9.19.18 Spot Test and Plaque Assay for Soil Sample C

Rationale: A Spot Test and Plaque Assay will be performed to analyze the composition of the lysates from Soil Sample C. The two tests will reveal if a phage is present through the presence or absence of a plaque on the bacterial lawn.

Procedure: (Metadata steps in italics)

1. Cleaned lab bench and lit burner for aseptic zone.
2. Obtained conical tubes and labeled “HMB Plaque Assay Soil C 9/19/18” and “Top Agar Plaque Assay Control 9/19/18”
3. Added 2mL of LB broth to both tubes
4. Added 25μL of CaCl2 to both tubes.
5. Used syringe and filter to create at least 10μL of Filter Sterilized Enriched Lysate. Placed in microcentrifuge tube labeled “HMB FSEL 9/19/18”.
6. It was observed that the LB Broth used in steps 3 and 4 was cloudy. This was thought to be due to contamination, so the control tube was kept and tested to confirm this thought while the other two tubes were remade (redid steps 3-4) with clear LB Broth.
7. Added 10μL of Filter Sterilized Enriched Lysate to 0.5mL Arthrobacter. Let sit for 15 minutes.
8. Obtained 3 new plates and labeled them “HMB Plaque Assay Soil C 9/19/18”, “Top Agar Contamination Control”, and “Top Agar Control 9/19/18”.
9. Added 0.5mL Arthrobacter with Filter Sterilized Enriched Lysate to conical tube labeled “HMB Plaque Assay Soil C 9/19/18”
10. 2.5mL of 2X Top Agar was added to all 3 tubes and was swished to mix.
11. Poured Top Agar solutions on to respective plates. Let sit for 15 minutes before incubating.
12. Obtained new 50mL conical tube labeled “TA Control for Spot Test HMB NMN 9/19/18” and “TA for Spot Test 9/19/18 HMB NMN”.
13. 2mL of LB Broth and 22.5μL of CaCl2 were added to Conical Tubes
14. 0.5mL of Arthrobacter added to experimental vial
15. 2.5mL of Top Agar was added to both Conical Tubes.
16. Conical Tubes were swished, then poured onto their respective plates.
17. At this point, it was observed that after letting the “HMB Plaque Assay Soil C 9/19/18” plate sit for 15 minutes that the Top Agar had broken and slid around the plate. Therefore, a new plate was created using steps 3-4, 7, 9-11 in that order. It was also given a new 15 minutes, then placed in incubator.
18. Weigh boat containing soil from Monday was reweighed and found to be 5.689g. 5.689g-2.43= 3.259g. 3.259g/4=0.815. 1-0.815= 0.185 –> 18.5% H2O.
19. Reexamined Soil Separation: 6mL of soil was separated. Measurements were found to be 2mL of sand (33.3%), 1mL of silt (16.7%), and 3mL of clay (50%). Soil was properly disposed of and tubes were cleaned.
20. pH tube and paper were obtained. Small amount of supernatant from soil separation sample was placed in bottom of pH tube and the rest of the tube was filled with Deionized Water. pH paper was placed in sample for 45seconds, then examined. Found to be a pH of 6.5 — more basic than previous sample.

Observations

• pH of Soil Sample C is more basic than Soil Sample B. It will be interesting to see if this has anything to do with the presence of a plaque as a possible secondary study to the overarching question currently posed.
• When Top Agar did not set, plate was shaken somewhat vigorously to attempt to prevent Top Agar from setting with bubbles present. This likely caused the plate to not set correctly, creating slipping of top agar. Important to note for next time.
• There was much more clay in Soil Sample C than found in previous samples.
• Cloudy LB Broth could be the result of contamination that has been previously observed throughout the lab.

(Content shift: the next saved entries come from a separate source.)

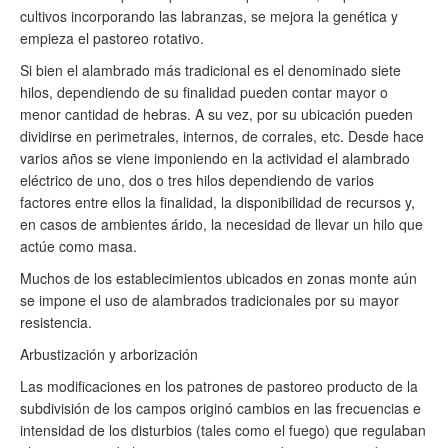
cultivos incorporando las labranzas, se mejora la genética y
empieza el pastoreo rotativo.
Si bien el alambrado más tradicional es el denominado siete
hilos, dependiendo de su finalidad pueden contar mayor o
menor cantidad de hebras. A su vez, por su ubicación pueden
dividirse en perimetrales, internos, de corrales, etc. Desde hace
varios años se viene imponiendo en la actividad el alambrado
eléctrico de uno, dos o tres hilos dependiendo de varios
factores entre ellos la finalidad, la disponibilidad de recursos y,
en casos de ambientes árido, la necesidad de llevar un hilo que
actúe como masa.
Muchos de los establecimientos ubicados en zonas monte aún
se impone el uso de alambrados tradicionales por su mayor
resistencia.
Arbustización y arborización
Las modificaciones en los patrones de pastoreo producto de la
subdivisión de los campos originó cambios en las frecuencias e
intensidad de los disturbios (tales como el fuego) que regulaban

Next Steps: The next component of the process is to reexamine the plates on Friday to determine whether or not there is a phage. If there is a phage, we will be able to move ahead in the process of picking a phage on Monday, but if not, I will obtain a new soil sample over the weekend.

Conclusions:

• Over-swirling Top Agar likely results in slipping and dividing of Top Agar.
• Cloudy LB Broth could have been the cause of contamination viewed on many of the plates.